I had thought of that, but that doesn't explain why it runs fine on each cylinder separately, but runs like crap when both plugs are hooked up. I'll have to do a leakdown test on it today and see what I find.


----------



## Country Boy (Mar 18, 2010)

Leakdown test showed 85% leak in both cylinders. I'll have to talk to the customer before I open anything up because he didn't want to spend a ton of money on this thing. It seems to be all leaking past the rings and into the crankcase. I could barely hold back the pressure from the breather line with my finger. From what I can tell from looking in through the spark plug hole, the cylinders don't look too bad and I can still see the cross hatching quite well. The only good way to see what's happening is to open it up, but I don't think the guy will go for it.


----------



## txsteve (Dec 4, 2011)

This might be going on with that engine also..It runs good on one cylinder either one but two cylinders runs bad and you said the muffler gets very hot..
The muffler might have a block in it..because one cylinder exhaust can get through it ok,,but 2 cylinders makes more exhaust flow travel that the muffler can't handle it..


----------



## Country Boy (Mar 18, 2010)

That's something I can definitely check into. The exhaust system is a two piece setup with the exhaust manifold dumping into a muffler mounted under the frame. If I pull the muffler, I can see if it runs any better. Thanks for the suggestion!
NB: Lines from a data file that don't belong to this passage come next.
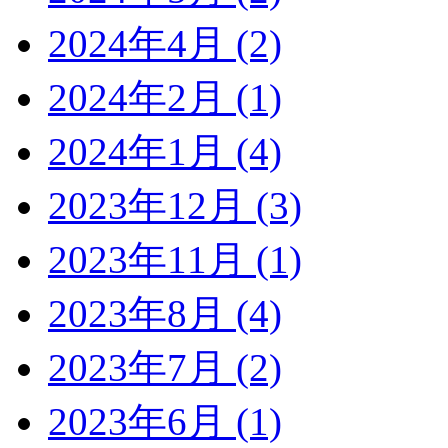
2024年4月 (2)
2024年2月 (1)
2024年1月 (4)
2023年12月 (3)
2023年11月 (1)
2023年8月 (4)
2023年7月 (2)
2023年6月 (1)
The exhaust pipe was glowing right where it dumps into the muffler, but the rest was not.


----------



## Country Boy (Mar 18, 2010)

The exhaust seems open, and I can blow compressed air through the muffler with no issues. I wrapped the blowgun in a shop rag and stuffed it into the opening, and blew air back through the muffler both ways. The air was coming out the other end quite well. Either way, I spoke to the customer and he doesn't want to stick any more money into the unit. He said he will just run it until it blows up and just get a different one. He got 11 years out of it and feels that is good enough. Such a shame because the tractor is in excellent shape (Ariens 1742), but its his decision I guess.


----------



## jhngardner367 (Apr 5, 2011)

Run it without the muffler,and see if it still gets red,or if the wire being off still affects it.If the wire being off still affects it,it could have a bad side in the coil.They use the "wasted spark "system,where both fire at the same time,so a weak side could cause it to load up,and dump extra fuel into the exhaust,causing the glow,and rough running.Taking off one wire,causes a stronger spark in oneside,and it smooths out. I had the sameproblem on one, in a Craftsman. It also thins the oil,so that could have caused the governor problem,too.


----------



## Country Boy (Mar 18, 2010)

Never thought of trying a different coil. I did run it without the exhaust, no change except it being very loud. :laugh:

The guy refuses to stick any more money into it, but I will mention that it may be a coil if he ever decides to try getting it running better. His neighbor is good at fixing stuff, and he collects and rebuilds Cub Cadets. I might mention it to him as well in case he ends up looking at it for his neighbor.


----------



## txsteve (Dec 4, 2011)

Did you ever find out the problem yet or abort.?


----------



## Country Boy (Mar 18, 2010)

Customer didn't want me to spend any more time on it, so we stopped where we were. Its up to him if he wants to look into it more in the future.


----------